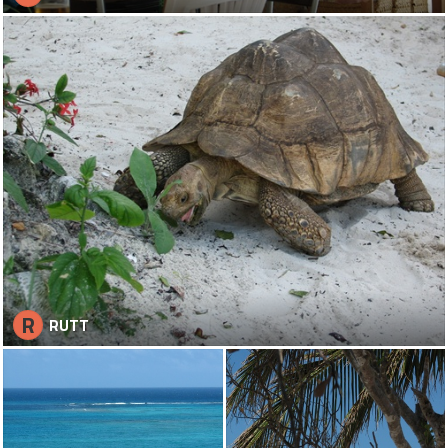
R
RUTT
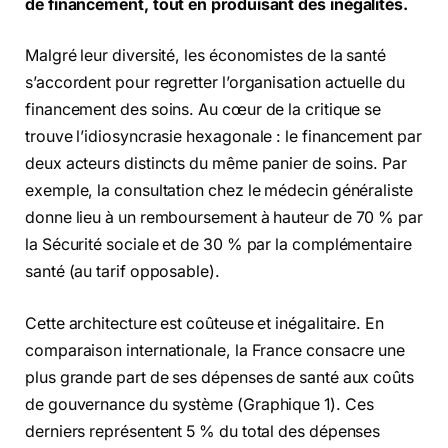
de financement, tout en produisant des inégalités.
Malgré leur diversité, les économistes de la santé
s’accordent pour regretter l’organisation actuelle du
financement des soins. Au cœur de la critique se
trouve l’idiosyncrasie hexagonale : le financement par
deux acteurs distincts du même panier de soins. Par
exemple, la consultation chez le médecin généraliste
donne lieu à un remboursement à hauteur de 70 % par
la Sécurité sociale et de 30 % par la complémentaire
santé (au tarif opposable).
Cette architecture est coûteuse et inégalitaire. En
comparaison internationale, la France consacre une
plus grande part de ses dépenses de santé aux coûts
de gouvernance du système (Graphique 1). Ces
derniers représentent 5 % du total des dépenses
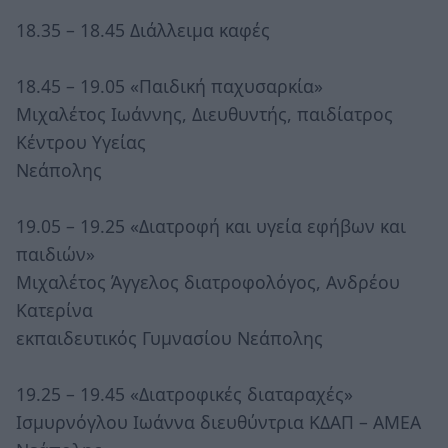
18.35 – 18.45 Διάλλειμα καφές
18.45 – 19.05 «Παιδική παχυσαρκία»
Μιχαλέτος Ιωάννης, Διευθυντής, παιδίατρος
Κέντρου Υγείας
Νεάπολης
19.05 – 19.25 «Διατροφή και υγεία εφήβων και
παιδιών»
Μιχαλέτος Άγγελος διατροφολόγος, Ανδρέου
Κατερίνα
εκπαιδευτικός Γυμνασίου Νεάπολης
19.25 – 19.45 «Διατροφικές διαταραχές»
Ισμυρνόγλου Ιωάννα διευθύντρια ΚΔΑΠ – ΑΜΕΑ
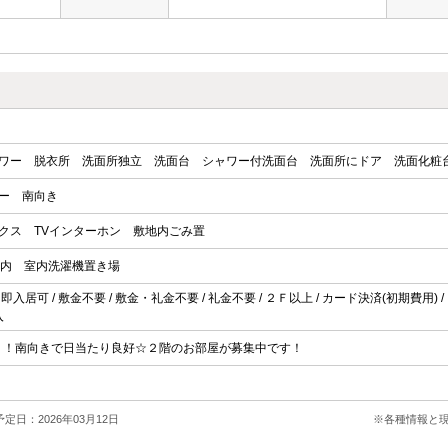
ワー
脱衣所
洗面所独立
洗面台
シャワー付洗面台
洗面所にドア
洗面化粧
ー
南向き
クス
TVインターホン
敷地内ごみ置
以内
室内洗濯機置き場
即入居可 / 敷金不要 / 敷金・礼金不要 / 礼金不要 / ２Ｆ以上 / カード決済(初期費用) / ガ
入
！！南向きで日当たり良好☆２階のお部屋が募集中です！
定日：2026年03月12日
※各種情報と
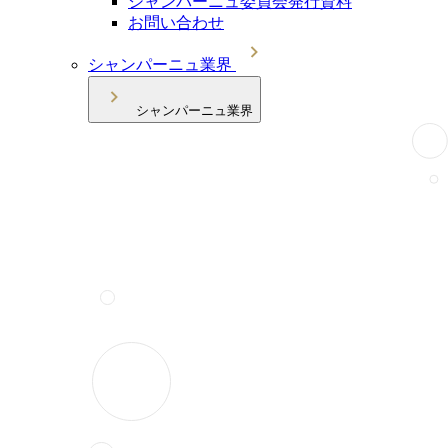
シャンパーニュ委員会発行資料
お問い合わせ
シャンパーニュ業界
シャンパーニュ業界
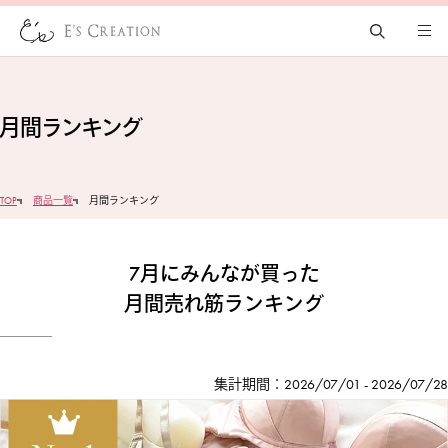
月間ランキング
TOP
商品一覧
月間ランキング
7月にみんなが買った
月間売れ筋ランキング
集計期間：2026/07/01 - 2026/07/28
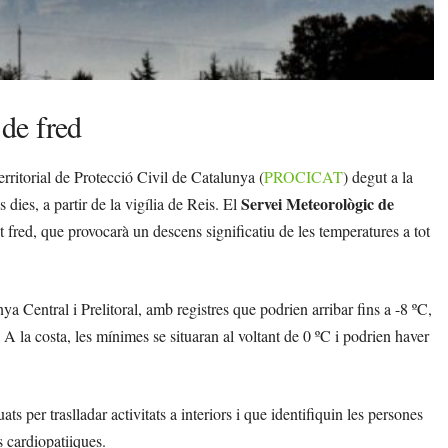
 de fred
erritorial de Protecció Civil de Catalunya (
PROCICAT
) degut a la
Servei Meteorològic de
dies, a partir de la vigília de Reis. El
 fred, que provocarà un descens significatiu de les temperatures a tot
 Central i Prelitoral, amb registres que podrien arribar fins a -8 ºC,
 A la costa, les mínimes se situaran al voltant de 0 ºC i podrien haver
 per traslladar activitats a interiors i que identifiquin les persones
 cardiopatiiques.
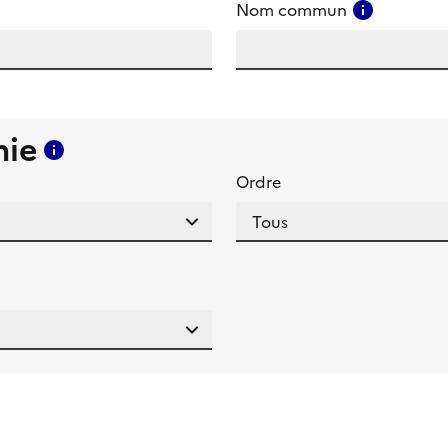
amp
Consulter
Nom commun
mie
Consulter l'aide pour ce champ
Ordre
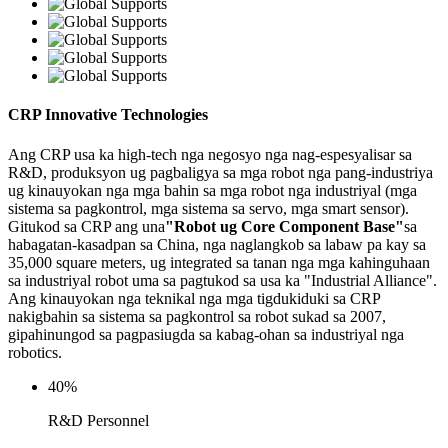
CRP Innovative Technologies
Ang CRP usa ka high-tech nga negosyo nga nag-espesyalisar sa
R&D, produksyon ug pagbaligya sa mga robot nga pang-industriya
ug kinauyokan nga mga bahin sa mga robot nga industriyal (mga
sistema sa pagkontrol, mga sistema sa servo, mga smart sensor).
Gitukod sa CRP ang una
"Robot ug Core Component Base"
sa
habagatan-kasadpan sa China, nga naglangkob sa labaw pa kay sa
35,000 square meters, ug integrated sa tanan nga mga kahinguhaan
sa industriyal robot uma sa pagtukod sa usa ka "Industrial Alliance".
Ang kinauyokan nga teknikal nga mga tigdukiduki sa CRP
nakigbahin sa sistema sa pagkontrol sa robot sukad sa 2007,
gipahinungod sa pagpasiugda sa kabag-ohan sa industriyal nga
robotics.
40
%
R&D Personnel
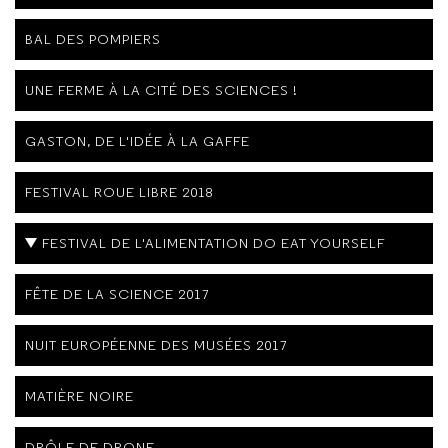
BAL DES POMPIERS
UNE FERME À LA CITÉ DES SCIENCES !
GASTON, DE L'IDÉE À LA GAFFE
FESTIVAL ROUE LIBRE 2018
FESTIVAL DE L'ALIMENTATION DO EAT YOURSELF
FÊTE DE LA SCIENCE 2017
NUIT EUROPÉENNE DES MUSÉES 2017
MATIÈRE NOIRE
DRÔLE DE DRONE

—————

### Your assignment
Please give the data again unaltered, leaving out any images.

### Problem solution
R
RUTT
de financement, tout en produisant des inégalités.
Malgré leur diversité, les économistes de la santé
s’accordent pour regretter l’organisation actuelle du
financement des soins. Au cœur de la critique se
trouve l’idiosyncrasie hexagonale : le financement par
deux acteurs distincts du même panier de soins. Par
exemple, la consultation chez le médecin généraliste
donne lieu à un remboursement à hauteur de 70 % par
la Sécurité sociale et de 30 % par la complémentaire
santé (au tarif opposable).
Cette architecture est coûteuse et inégalitaire. En
comparaison internationale, la France consacre une
plus grande part de ses dépenses de santé aux coûts
de gouvernance du système (Graphique 1). Ces
derniers représentent 5 % du total des dépenses
18.35 – 18.45 Διάλλειμα καφές
18.45 – 19.05 «Παιδική παχυσαρκία»
Μιχαλέτος Ιωάννης, Διευθυντής, παιδίατρος
Κέντρου Υγείας
Νεάπολης
19.05 – 19.25 «Διατροφή και υγεία εφήβων και
παιδιών»
Μιχαλέτος Άγγελος διατροφολόγος, Ανδρέου
Κατερίνα
εκπαιδευτικός Γυμνασίου Νεάπολης
19.25 – 19.45 «Διατροφικές διαταραχές»
Ισμυρνόγλου Ιωάννα διευθύντρια ΚΔΑΠ – ΑΜΕΑ
ワー
脱衣所
洗面所独立
洗面台
シャワー付洗面台
洗面所にドア
洗面化粧
ー
南向き
クス
TVインターホン
敷地内ごみ置
以内
室内洗濯機置き場
即入居可 / 敷金不要 / 敷金・礼金不要 / 礼金不要 / ２Ｆ以上 / カード決済(初期費用) / ガ
入
！！南向きで日当たり良好☆２階のお部屋が募集中です！
定日：2026年03月12日
※各種情報と
シャンパーニュ委員会発行資料
お問い合わせ
シャンパーニュ業界
シャンパーニュ業界
月間ランキング
TOP
商品一覧
月間ランキング
7月にみんなが買った
月間売れ筋ランキング
集計期間：2026/07/01 - 2026/07/28
 de fred
erritorial de Protecció Civil de Catalunya (
PROCICAT
) degut a la
Servei Meteorològic de
dies, a partir de la vigília de Reis. El
 fred, que provocarà un descens significatiu de les temperatures a tot
 Central i Prelitoral, amb registres que podrien arribar fins a -8 ºC,
 A la costa, les mínimes se situaran al voltant de 0 ºC i podrien haver
 per traslladar activitats a interiors i que identifiquin les persones
 cardiopatiiques.
amp
Consulter
Nom commun
mie
Consulter l'aide pour ce champ
Ordre
CRP Innovative Technologies
Ang CRP usa ka high-tech nga negosyo nga nag-espesyalisar sa
R&D, produksyon ug pagbaligya sa mga robot nga pang-industriya
ug kinauyokan nga mga bahin sa mga robot nga industriyal (mga
sistema sa pagkontrol, mga sistema sa servo, mga smart sensor).
Gitukod sa CRP ang una
"Robot ug Core Component Base"
sa
habagatan-kasadpan sa China, nga naglangkob sa labaw pa kay sa
35,000 square meters, ug integrated sa tanan nga mga kahinguhaan
sa industriyal robot uma sa pagtukod sa usa ka "Industrial Alliance".
Ang kinauyokan nga teknikal nga mga tigdukiduki sa CRP
nakigbahin sa sistema sa pagkontrol sa robot sukad sa 2007,
gipahinungod sa pagpasiugda sa kabag-ohan sa industriyal nga
robotics.
40
%
R&D Personnel
BAL DES POMPIERS
UNE FERME À LA CITÉ DES SCIENCES !
GASTON, DE L'IDÉE À LA GAFFE
FESTIVAL ROUE LIBRE 2018
FESTIVAL DE L'ALIMENTATION DO EAT YOURSELF
FÊTE DE LA SCIENCE 2017
NUIT EUROPÉENNE DES MUSÉES 2017
MATIÈRE NOIRE
DRÔLE DE DRONE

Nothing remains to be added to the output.